"Les femmes n'ont pas de complexe à avoir" par rapport aux hommes dans les courses au large, assure à l'AFP Justine Mettraux, devenue la navigatrice la plus rapide de l'histoire dans le Vendée Globe.
Arrivée huitième de la course à la voile en solitaire et sans escale après 76 jours de mer, la Suissesse de 38 ans s'est félicitée mercredi de voir des femmes s'engager sur "des projets performants (...) avec les moyens de bien se classer."
QUESTION: Vous êtes la plus rapide de l'histoire de l'épreuve, la Française Clarisse Crémer est 11e après 77 jours de course et trois autres femmes sont encore en mer. Qu'est-ce que cela vous inspire?

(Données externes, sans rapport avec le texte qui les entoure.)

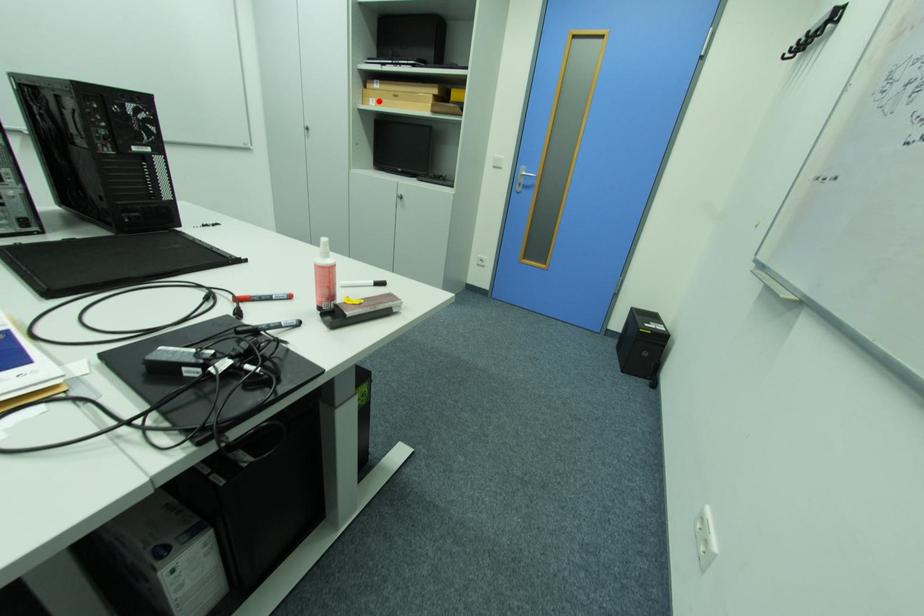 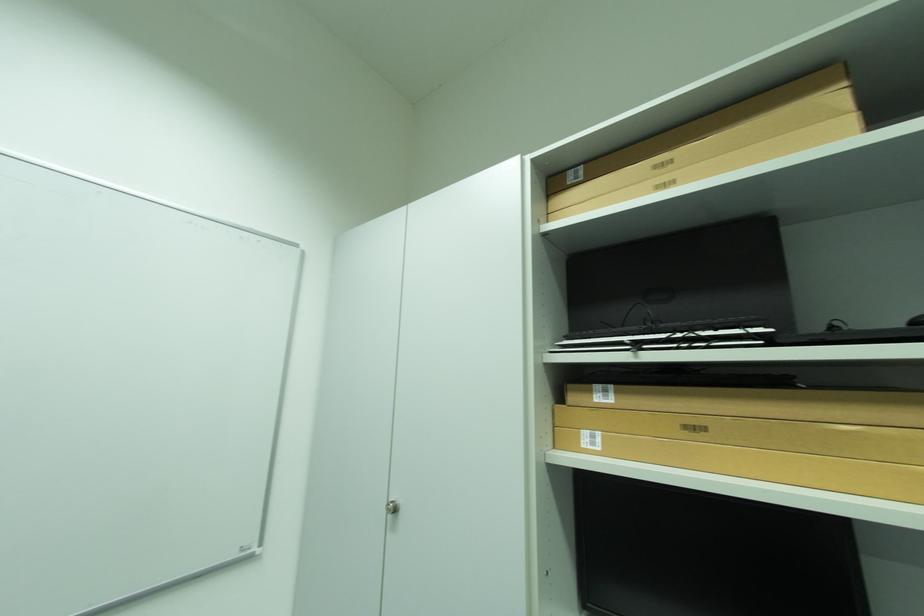 Find the pixel in the second image that matches the highlighted location in the first image.

(593, 434)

REPONSE: "Historiquement, les femmes ont plutôt réussi à boucler leur tour du monde. Pip Hare a démâté mais Clarisse et moi sommes arrivées et les autres tiennent le bon bout. Sur cette édition, les femmes ont des projets compétitifs qui permettent de tirer leur épingle du jeu".
Q: Qu'est-ce qui a changé par rapport à 2020?
R: "Pour la première fois depuis très longtemps, Samantha Davies avait un bateau neuf, et le mien est de la génération précédente (Teamwork-Team Snef, ex-Charal mis à l'eau en 2018). Avec Clarisse, on a laissé pas mal de concurrents derrière nous, même avec des bateaux plus récents, on n'a pas à avoir de complexe face aux concurrents masculins. Les voiliers Imoca sont très puissants, ce sont des machines pas faciles à gérer. Les manoeuvres sont très physiques mais c'est un paramètre parmi d'autres: il y a les réglages, la technique, la stratégie... La voile est un sport plein de finesse".
Q: Que faut-il pour développer encore plus la voile au féminin?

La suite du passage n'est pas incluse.